Italië is een arm land, eigenlijk heeft het toch gedeeltelijk wel kenmerken van een derdewereldland – je kan hier toestanden zien die je in Nederland niet voor mogelijk houdt. Globaal gezien: de toppen liggen een beetje lager, maar de dalen zijn onevenredig veel dieper. Er zijn veel zwervende bedelaars hier. Erg veel. Ik zal binnenkort eens turven, maar tussen Piazza del Popolo en Piazza Venezia (ongeveer een kilometer) kom je er toch wel zeker twintig tegen. Je herkent ze ook. Sommige gevallen zijn schrijnend. Het mannetje met zijn draaiorgeltje en zijn geheel verbrande gezicht is een vaste gast op Piazza del Popolo, ik heb hem inmiddels een paar weken niet meer gezien, misschien heeft hij zijn doel bereikt en voldoende geld voor de operatie bijelkaar gesprokkeld, ik vrees van niet. Langs de via del corso veel Aziatisch uitziende types die her en der ledematen missen en dit openlijk ten toon spreiden om de gulle gever te verleiden tot een donatie. Ik vind het moeilijk. Het is heel schrijnend, je wil voor geen goud met die mensen ruilen, maar op een gegeven moment, ik denk dat dat natuurlijk is maar spreek me vooral tegen, word je er in zekere zin immuun voor. Juist omdat ze met zoveel zijn en omdat ze zo openlijk hun ellende laten zien. Het went en het is geen argument meer, voor mij dan.
Een speciaal type bedelaar is het zogenaamde onderdanige type. Dit zijn meestal vrouwen. Ze liggen in een soort van bedelaarshouding, geknield en met het hoofd op de grond, alleen de handen uitgestoken, soms open om te ontvangen, maar vaker plat naast elkaar op de grond met een bakje ervoor of ertussen. Op een of andere manier geven juist deze vrouwen mij een bijzonder ongemakkelijk gevoel. Ik wil niet dat mensen zich klein of onzichtbaar maken voor mij, dat mensen zich feitelijk als slaaf aan mij presenteren, ik ben niet de meerdere van iemand. Het heeft ook een praktische kant. Dat was de aanleiding voor deze log en de titel. Ik liep net over Piazza del Popolo naar het NIR en in mijn ooghoek zag ik iets dat voor mij op een stapel vuilniszakken leek. Dat bleek niet zo te zijn. Het was het vrouwtje dat altijd bij de oversteekplaats op het plein ligt met haar donkerblauwe vormeloze jas waar alleen aan de andere kant zichtbaar een met (ooit) witte doek bedekt hoofd uitstak en twee handen in gebedshouding op de grond. Ik schaam mij diep.

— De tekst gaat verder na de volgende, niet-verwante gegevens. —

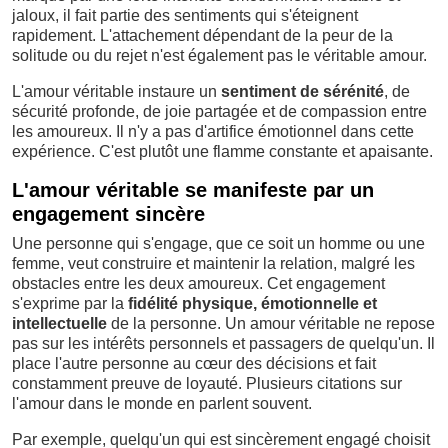
jaloux, il fait partie des sentiments qui s'éteignent
rapidement. L'attachement dépendant de la peur de la
solitude ou du rejet n'est également pas le véritable amour.
L'amour véritable instaure un
sentiment de sérénité
, de
sécurité profonde, de joie partagée et de compassion entre
les amoureux. Il n'y a pas d'artifice émotionnel dans cette
expérience. C'est plutôt une flamme constante et apaisante.
L'amour véritable se manifeste par un
engagement sincère
Une personne qui s'engage, que ce soit un homme ou une
femme, veut construire et maintenir la relation, malgré les
obstacles entre les deux amoureux. Cet engagement
s'exprime par la
fidélité physique, émotionnelle et
intellectuelle
de la personne. Un amour véritable ne repose
pas sur les intérêts personnels et passagers de quelqu'un. Il
place l'autre personne au cœur des décisions et fait
constamment preuve de loyauté. Plusieurs citations sur
l'amour dans le monde en parlent souvent.
Par exemple, quelqu'un qui est sincèrement engagé choisit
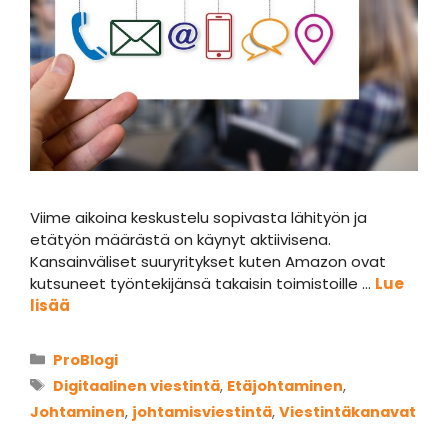
Viime aikoina keskustelu sopivasta lähityön ja
etätyön määrästä on käynyt aktiivisena.
Kansainväliset suuryritykset kuten Amazon ovat
kutsuneet työntekijänsä takaisin toimistoille …
Lue
lisää
Kategoriat
ProBlogi
Avainsanat
Digitaalinen viestintä
,
Etäjohtaminen
,
Johtaminen
,
johtamisviestintä
,
Viestintäkanavat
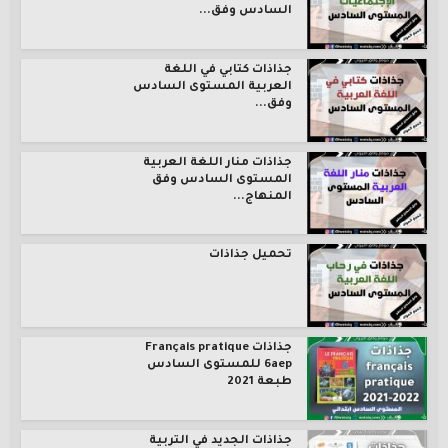
السادس وفق...
جذاذات كتابي في اللغة
العربية المستوى السادس
وفق...
جذاذات منار اللغة العربية
المستوى السادس وفق
المنهاج...
تحميل جذاذات
جذاذات Français pratique
6aep للمستوى السادس
طبعة 2021
جذاذات الجديد في التربية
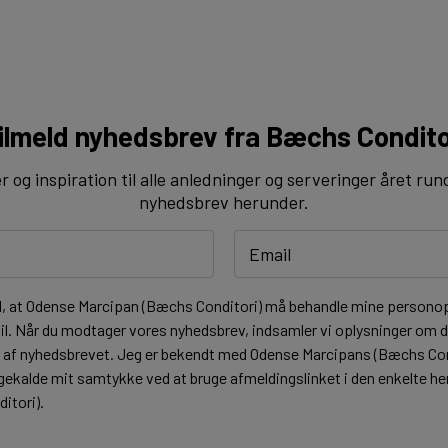
ilmeld nyhedsbrev fra Bæchs Condito
og inspiration til alle anledninger og serveringer året run
nyhedsbrev herunder.
l, at Odense Marcipan (Bæchs Conditori) må behandle mine personopl
l. Når du modtager vores nyhedsbrev, indsamler vi oplysninger om di
t af nyhedsbrevet. Jeg er bekendt med Odense Marcipans (Bæchs Co
lbagekalde mit samtykke ved at bruge afmeldingslinket i den enkelte 
itori).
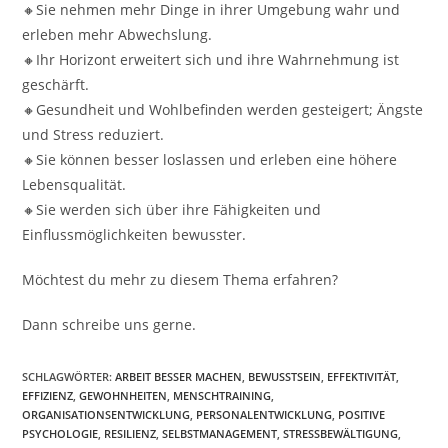
🔸Sie nehmen mehr Dinge in ihrer Umgebung wahr und
erleben mehr Abwechslung.
🔸Ihr Horizont erweitert sich und ihre Wahrnehmung ist
geschärft.
🔸Gesundheit und Wohlbefinden werden gesteigert; Ängste
und Stress reduziert.
🔸Sie können besser loslassen und erleben eine höhere
Lebensqualität.
🔸Sie werden sich über ihre Fähigkeiten und
Einflussmöglichkeiten bewusster.
Möchtest du mehr zu diesem Thema erfahren?
Dann schreibe uns gerne.
SCHLAGWÖRTER:
ARBEIT BESSER MACHEN
,
BEWUSSTSEIN
,
EFFEKTIVITÄT
,
EFFIZIENZ
,
GEWOHNHEITEN
,
MENSCHTRAINING
,
ORGANISATIONSENTWICKLUNG
,
PERSONALENTWICKLUNG
,
POSITIVE
PSYCHOLOGIE
,
RESILIENZ
,
SELBSTMANAGEMENT
,
STRESSBEWÄLTIGUNG
,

Dit land heeft een regering nodig die deze mensen middelen geeft om een fatsoenlijk bestaan op te bouwen. Er is geld zat hier, dat is echt het probleem niet. Maar ja, politiek is hier een rhetorische arena waarin iedereen vooral datgene roept wat de ander niet vindt. Er zal wel nooit iets veranderen hier.